Kemudian, setelah beberapa jam, CertiK Alert juga mengonfirmasi insiden tersebut bahwa seorang penyerang mengeksploitasi flash loan sekitar $30 juta untuk memanipulasi saldo sDOLA di Inverse Finance, yang mengakibatkan nilai kolateral yang tidak benar. Hal ini memicu likuidasi 27 posisi pengguna yang di-backup DOLA, memungkinkan penyerang mendapat keuntungan sekitar $240.000 dalam satu transaksi.

Beberapa jam setelah laporan dari BlockSec Phalcon, sebagai tanggapan, Pendiri dan pengembang Inverse Finance, Nour Haridy mengatakan, "Salah. Inverse Finance TIDAK terdampak. Ini hanya insiden di protokol eksternal yang menggunakan token DOLA. Harap koreksi ini."
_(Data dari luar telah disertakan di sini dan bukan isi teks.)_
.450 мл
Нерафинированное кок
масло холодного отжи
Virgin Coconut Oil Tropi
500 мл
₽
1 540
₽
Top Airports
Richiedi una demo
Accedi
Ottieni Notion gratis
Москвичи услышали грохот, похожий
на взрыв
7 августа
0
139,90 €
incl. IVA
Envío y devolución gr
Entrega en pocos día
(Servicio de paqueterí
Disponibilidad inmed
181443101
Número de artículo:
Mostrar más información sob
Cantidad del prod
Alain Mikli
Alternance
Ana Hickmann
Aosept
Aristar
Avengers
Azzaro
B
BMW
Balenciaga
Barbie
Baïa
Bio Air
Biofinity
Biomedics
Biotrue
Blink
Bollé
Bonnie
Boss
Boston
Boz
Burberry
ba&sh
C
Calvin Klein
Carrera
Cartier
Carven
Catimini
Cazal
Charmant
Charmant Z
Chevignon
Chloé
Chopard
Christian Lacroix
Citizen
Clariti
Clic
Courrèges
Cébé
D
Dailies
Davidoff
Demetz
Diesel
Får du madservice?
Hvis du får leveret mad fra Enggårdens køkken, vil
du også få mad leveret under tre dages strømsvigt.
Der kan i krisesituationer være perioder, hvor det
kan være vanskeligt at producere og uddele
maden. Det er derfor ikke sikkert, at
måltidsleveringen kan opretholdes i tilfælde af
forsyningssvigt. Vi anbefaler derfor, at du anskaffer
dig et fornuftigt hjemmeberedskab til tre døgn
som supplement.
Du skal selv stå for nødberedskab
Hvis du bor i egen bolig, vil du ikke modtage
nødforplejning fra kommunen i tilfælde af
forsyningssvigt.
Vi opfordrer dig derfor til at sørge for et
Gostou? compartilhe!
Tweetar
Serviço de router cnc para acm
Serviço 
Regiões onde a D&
Selain itu, YAM, sebuah komunitas DeFi yang berbagi wawasan, memposting bahwa ini bukan serangan terhadap Inverse Finance, melainkan masalah dengan LlamaLend. Penyerang melikuidasi mayoritas pengguna yang memiliki sDOLA dan meminjam crvUSD, sementara menyesuaikan harga sDOLA dari sekitar 1,188 menjadi 1,358 per DOLA.
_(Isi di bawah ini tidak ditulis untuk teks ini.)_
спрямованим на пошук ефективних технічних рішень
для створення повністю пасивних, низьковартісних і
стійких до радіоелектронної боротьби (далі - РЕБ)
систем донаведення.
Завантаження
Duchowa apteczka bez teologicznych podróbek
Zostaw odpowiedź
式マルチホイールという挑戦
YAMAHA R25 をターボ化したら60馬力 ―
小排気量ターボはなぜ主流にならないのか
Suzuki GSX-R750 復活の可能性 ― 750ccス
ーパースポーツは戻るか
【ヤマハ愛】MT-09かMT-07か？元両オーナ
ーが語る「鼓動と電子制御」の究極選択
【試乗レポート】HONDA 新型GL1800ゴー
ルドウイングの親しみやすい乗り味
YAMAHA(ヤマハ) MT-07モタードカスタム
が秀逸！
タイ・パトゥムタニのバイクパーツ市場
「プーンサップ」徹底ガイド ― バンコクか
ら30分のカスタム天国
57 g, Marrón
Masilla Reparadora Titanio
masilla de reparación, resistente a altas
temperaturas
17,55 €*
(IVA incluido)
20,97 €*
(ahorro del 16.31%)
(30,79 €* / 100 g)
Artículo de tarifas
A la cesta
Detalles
Juga, disebutkan, "Kami belum memahami bagaimana ini sebenarnya melikuidasi pengguna. Jelas ini adalah perilaku yang tidak disengaja, nilai kolateral Anda yang naik seharusnya menjauhkan Anda dari likuidasi, bukan mendekatkan."
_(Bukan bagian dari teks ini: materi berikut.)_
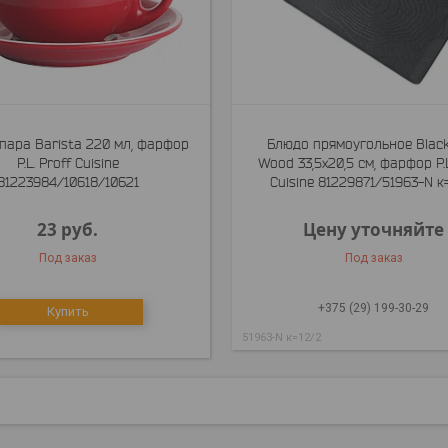
пара Barista 220 мл, фарфор
Блюдо прямоугольное Blac
P.L. Proff Cuisine
Wood 33,5х20,5 см, фарфор P.L
81223984/10618/10621
Cuisine 81229871/51963-N к
23
руб.
Цену уточняйте
Под заказ
Под заказ
+375 (29) 199-30-29
Купить
51963-N к=12/2
1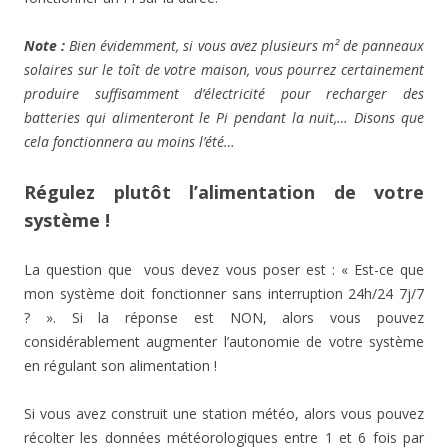
Note :
Bien évidemment, si vous avez plusieurs m² de panneaux
solaires sur le toît de votre maison, vous pourrez certainement
produire suffisamment d’électricité pour recharger des
batteries qui alimenteront le Pi pendant la nuit,… Disons que
cela fonctionnera au moins l’été…
Régulez plutôt l’alimentation de votre
système !
La question que vous devez vous poser est : « Est-ce que
mon système doit fonctionner sans interruption 24h/24 7j/7
? ». Si la réponse est NON, alors vous pouvez
considérablement augmenter l’autonomie de votre système
en régulant son alimentation !
Si vous avez construit une station météo, alors vous pouvez
récolter les données météorologiques entre 1 et 6 fois par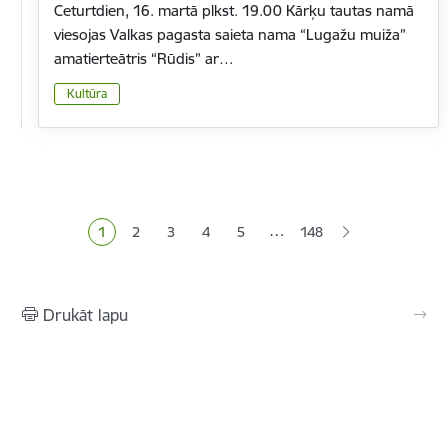
Ceturtdien, 16. martā plkst. 19.00 Kārķu tautas namā
viesojas Valkas pagasta saieta nama “Lugažu muiža”
amatierteātris “Rūdis” ar…
Kultūra
Lapošana
…
1
2
3
4
5
148
Pašreizējā lapa
Lapa
Lapa
Lapa
Lapa
Drukāt lapu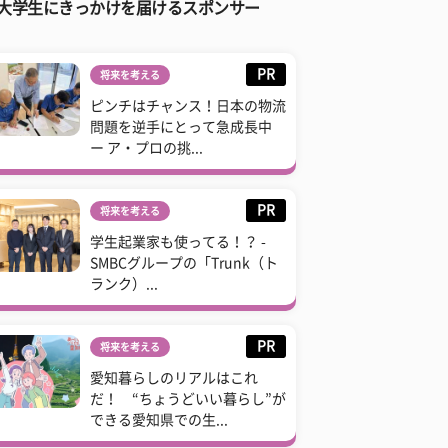
大学生にきっかけを届けるスポンサー
PR
将来を考える
ピンチはチャンス！日本の物流
問題を逆手にとって急成長中
ー ア・プロの挑...
PR
将来を考える
学生起業家も使ってる！？ -
SMBCグループの「Trunk（ト
ランク）...
PR
将来を考える
愛知暮らしのリアルはこれ
だ！ “ちょうどいい暮らし”が
できる愛知県での生...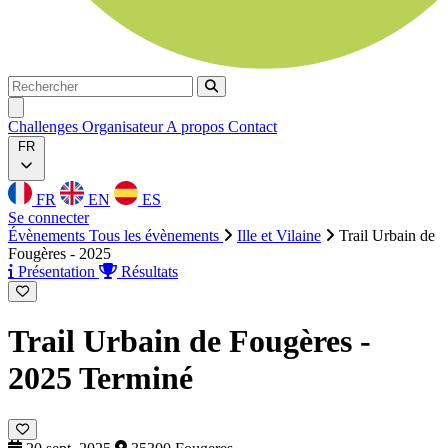
Rechercher
Rechercher
Ouvrir menu
Challenges
Organisateur
A propos
Contact
FR
FR
EN
ES
Se connecter
Évènements
Tous les évènements
Ille et Vilaine
Trail Urbain de
Fougères - 2025
Présentation
Résultats
Trail Urbain de Fougères -
2025
Terminé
Kemudian, BlockSec Phalcon mengatakan, "Koreksi: Setelah investigasi lebih lanjut dan diskusi dengan @InverseFinance, kami mengonfirmasi bahwa kontraknya tidak terdampak oleh serangan." Itu adalah kerugian pengguna di LlamaLend karena flash loan mengeksploitasi konfigurasi oracle yang salah di pool sDOLA–crvUSD.

Dengan demikian, ini bukan pertama kalinya Inverse Finance menghadapi masalah dengan DOLA dan platform money-market-nya, Frontier. Pada April 2022, Frontier dikenal sebagai Anchor, dan seorang peretas menggunakan price oracle untuk mencuri $15,6 juta. Mereka meningkatkan nilai token $INV, memungkinkan mereka meminjam terhadap kolateral sambil menarik ETH, WBTC, YFI, dan DOLA.

TagETHInverse Finance

Pertanyaan Terkait

QApa yang menyebabkan kerugian sekitar $240.000 bagi pengguna LlamaLend?

AManipulasi harga sDOLA melalui pinjaman kilat (flash loan) sekitar $30 juta yang mengeksploitasi konfigurasi oracle yang salah di pool sDOLA-crvUSD, memicu likuidasi 27 posisi pengguna.

QApakah Inverse Finance secara langsung terkena dampak serangan ini?

ATidak, Inverse Finance tidak terpengaruh. Insiden ini terjadi di protokol eksternal (LlamaLend) yang menggunakan token DOLA, bukan di kontrak Inverse Finance itu sendiri.

QBagaimana manipulator mengeksekusi serangan ini?

APelaku memanipulasi neraca sDOLA di Inverse Finance dengan pinjaman kilat besar, menyebabkan nilai agunan menjadi tidak akurat dan memicu likuidasi posisi yang didukung DOLA.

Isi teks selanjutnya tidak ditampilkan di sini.